Ellsworth thinks that the “vast, vast, vast majority” of judges in the state work hard and make great decisions.
He even believes that the majority of complaints filed against judges at the Judicial Standards Commission are frivolous.
But he just can’t accept that the commission can function on its own without the approval or oversight of the Legislature. And in an odd and contorted meeting last week, he got fellow Republicans to go along with not approving a Legislative Audit Committee report that, according to Ellsworth, did a 100% correct job in its totality of reviewing the Judicial Standards Commission. (The committee deadlocked 6-to-6, an unusual, but not unprecedented outcome.)
To attempt summarization here, which could give you the mistaken impression that I understood Ellsworth’s position completely, the legislative auditors had opened his eyes to the fact that the judiciary is a separate branch of government, not beholden to the expectations of any political party.
The audit process is laid out in state law, so Ellsworth and Republicans’ disapproval of the report is largely symbolic because the audit happened and was released regardless. The deadlocked vote was merely another display of petulance by Republicans who have registered their dissatisfaction of the judiciary in numerous ways throughout the past few years, including seizing emails of the judiciary and then not giving them back, despite orders to do so.
But, you know, in case anyone was wondering: The Republicans are mad at the judiciary.
Still.
During the meeting, Ellsworth didn’t gin up outrage so much as confusion, as he had repeatedly tried to explain his rationale, and attempted a parliamentary trick of using a substitute motion, which had members scurrying to find their rulebooks and one representative to ask for a parliamentarian like a burning man would request water.
“It’s established in our rules. We would need parliamentarian … it’s just an alternate motion. But per our rules, it’s a non-debatable motion,” Ellsworth said, trying to cut off any conversation.
Rep. Emma Kerr-Carpenter, D-Billings, asked for some clarification, which didn’t go well.
“I’m not asking for debate, just clarification from legal counsel, who is our de facto parliamentarian, about what this actually does,” she said.
“It’s a non-debatable motion. So the rules are the rules are the rules. I made it because I sat on rules committee,” Ellsworth said.
How ironic is it that Ellsworth, who has been a one-man vendetta against the judiciary because they are following the law, would chastise another member of the Legislature with the “rules are the rules” when that’s exactly what the audit report found the judges to be doing — following the rules?
He insults the people of the state who judiciously decided that they wanted their judges and courts to be beyond the reach of garden-variety politics.

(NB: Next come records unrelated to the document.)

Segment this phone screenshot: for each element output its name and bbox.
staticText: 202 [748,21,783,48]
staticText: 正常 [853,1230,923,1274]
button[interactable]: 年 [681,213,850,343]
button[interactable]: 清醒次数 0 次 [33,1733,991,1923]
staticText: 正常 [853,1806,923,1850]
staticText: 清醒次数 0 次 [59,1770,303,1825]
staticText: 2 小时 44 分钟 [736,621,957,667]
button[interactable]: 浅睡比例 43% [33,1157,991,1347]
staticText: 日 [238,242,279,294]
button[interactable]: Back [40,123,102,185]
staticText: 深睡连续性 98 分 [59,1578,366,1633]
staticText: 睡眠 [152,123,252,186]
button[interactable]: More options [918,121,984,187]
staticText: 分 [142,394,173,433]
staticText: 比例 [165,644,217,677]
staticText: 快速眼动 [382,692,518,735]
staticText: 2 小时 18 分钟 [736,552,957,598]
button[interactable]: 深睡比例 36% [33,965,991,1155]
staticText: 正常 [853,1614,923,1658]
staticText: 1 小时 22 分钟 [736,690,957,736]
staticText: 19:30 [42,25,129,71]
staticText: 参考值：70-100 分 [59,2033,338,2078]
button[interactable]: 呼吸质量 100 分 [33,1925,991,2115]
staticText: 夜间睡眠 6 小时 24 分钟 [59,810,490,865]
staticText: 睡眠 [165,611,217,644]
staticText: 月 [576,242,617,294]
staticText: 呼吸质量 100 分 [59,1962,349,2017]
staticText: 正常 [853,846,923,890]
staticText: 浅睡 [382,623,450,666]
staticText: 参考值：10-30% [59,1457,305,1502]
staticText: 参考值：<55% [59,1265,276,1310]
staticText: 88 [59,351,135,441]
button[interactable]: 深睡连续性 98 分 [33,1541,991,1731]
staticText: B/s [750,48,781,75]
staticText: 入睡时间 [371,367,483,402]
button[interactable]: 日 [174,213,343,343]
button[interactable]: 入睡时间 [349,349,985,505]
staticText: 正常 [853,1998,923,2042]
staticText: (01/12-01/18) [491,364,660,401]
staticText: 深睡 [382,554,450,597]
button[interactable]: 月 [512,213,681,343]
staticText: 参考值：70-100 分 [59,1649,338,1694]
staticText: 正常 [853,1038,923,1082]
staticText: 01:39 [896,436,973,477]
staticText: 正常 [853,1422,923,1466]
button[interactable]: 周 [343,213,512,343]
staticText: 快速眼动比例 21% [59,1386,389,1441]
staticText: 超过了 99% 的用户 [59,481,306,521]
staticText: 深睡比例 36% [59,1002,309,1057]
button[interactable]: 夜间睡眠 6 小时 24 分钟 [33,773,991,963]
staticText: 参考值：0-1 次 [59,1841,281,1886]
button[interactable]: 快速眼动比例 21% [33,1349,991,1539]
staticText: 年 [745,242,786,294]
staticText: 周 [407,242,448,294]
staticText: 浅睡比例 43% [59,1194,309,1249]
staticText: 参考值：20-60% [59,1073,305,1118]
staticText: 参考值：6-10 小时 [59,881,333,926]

Ellsworth seems to forget that for the first century of Montana politics, the judiciary was never far from the reach of rich corporations and the politicians who could manipulate the courts. He forgot that one of the copper kings, F. Augustus Heinze, was said to have more lawyers on staff than geologists. Or that citizens had to rise up in 1911 and 1913 to demand a ballot and initiative process to get around a court system that had been corrupted by the political system.
The audit that Republicans asked for showed that next to Wyoming and Tennessee, Montana has one of the highest rates of judicial discipline in the nation, certainly something that doesn’t fit very conveniently into a narrative that Montana’s judiciary has somehow gone rogue or is beyond the reach of discipline.
The auditors found that most of Montana’s practices mirror other states, and that if there is a flaw, it’s that more information isn’t released when the members of the JSC mete out some sort of corrective action.
Ellsworth wants to convince voters that the judiciary gets to police itself via the Judicial Standards Commission, but that, too, is nifty sound bite because citizens hold two seats on the five-person commission and a lawyer also sits on it, making the judges outnumbered.
Watching Ellsworth try to twist his mangled logic into some sort of coherence on Wednesday was poor political theater as even members of his own party asked repeatedly for him to explain the motion and his rationale. One member even joked that he wanted to vote “maybe,” because he was as apparently as confused as the rest of us.
What we’re seeing has two problematic outcomes, though.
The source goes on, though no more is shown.